Directions for this task:
Every line from the one with "See the attached" to the one with "Target: portal vein and splenic vein.", including those two, is to be copied exactly; all other lines of the entries below are left out.

Stored data entries:
*** Block opens ***

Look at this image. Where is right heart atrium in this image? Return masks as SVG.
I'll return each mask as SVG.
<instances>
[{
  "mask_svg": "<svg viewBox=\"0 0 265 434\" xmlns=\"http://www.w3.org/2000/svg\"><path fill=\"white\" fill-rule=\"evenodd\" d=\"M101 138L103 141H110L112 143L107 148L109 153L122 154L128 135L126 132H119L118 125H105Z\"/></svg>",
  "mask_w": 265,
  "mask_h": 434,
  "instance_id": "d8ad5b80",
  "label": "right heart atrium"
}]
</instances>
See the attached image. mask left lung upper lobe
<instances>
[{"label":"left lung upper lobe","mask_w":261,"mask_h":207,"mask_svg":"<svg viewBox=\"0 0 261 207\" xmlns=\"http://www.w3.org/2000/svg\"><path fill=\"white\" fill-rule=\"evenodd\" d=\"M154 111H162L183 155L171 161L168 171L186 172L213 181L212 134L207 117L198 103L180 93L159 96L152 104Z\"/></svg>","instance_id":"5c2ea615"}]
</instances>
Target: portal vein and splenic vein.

*** Block closes ***
*** Block opens ***

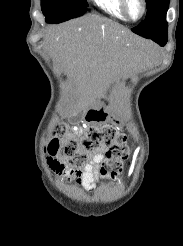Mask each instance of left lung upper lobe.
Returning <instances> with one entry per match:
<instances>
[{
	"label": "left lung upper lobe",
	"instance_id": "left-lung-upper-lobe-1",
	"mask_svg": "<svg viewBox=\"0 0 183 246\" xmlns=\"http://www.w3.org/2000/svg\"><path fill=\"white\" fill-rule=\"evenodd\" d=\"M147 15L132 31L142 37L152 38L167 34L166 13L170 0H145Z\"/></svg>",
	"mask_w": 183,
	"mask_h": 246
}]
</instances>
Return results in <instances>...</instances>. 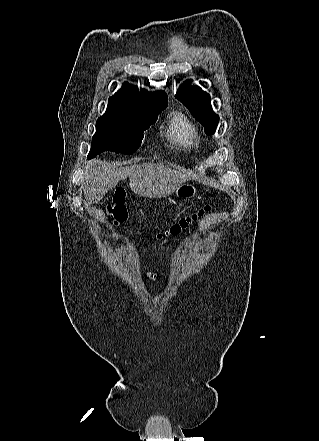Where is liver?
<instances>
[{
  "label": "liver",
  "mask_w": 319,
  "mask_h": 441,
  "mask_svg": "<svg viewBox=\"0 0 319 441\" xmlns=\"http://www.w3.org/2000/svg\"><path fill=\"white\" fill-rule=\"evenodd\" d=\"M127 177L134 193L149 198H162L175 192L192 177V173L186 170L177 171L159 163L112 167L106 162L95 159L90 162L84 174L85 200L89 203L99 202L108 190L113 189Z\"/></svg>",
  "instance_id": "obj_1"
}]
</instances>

*** Block closes ***

Written answer:
See the attached image. mask left lung upper lobe
<instances>
[{"label":"left lung upper lobe","mask_w":261,"mask_h":207,"mask_svg":"<svg viewBox=\"0 0 261 207\" xmlns=\"http://www.w3.org/2000/svg\"><path fill=\"white\" fill-rule=\"evenodd\" d=\"M154 111H162L183 155L171 161L168 171L186 172L213 181L212 134L207 117L198 103L180 93L159 96L152 104Z\"/></svg>","instance_id":"5c2ea615"}]
</instances>
Target: portal vein and splenic vein.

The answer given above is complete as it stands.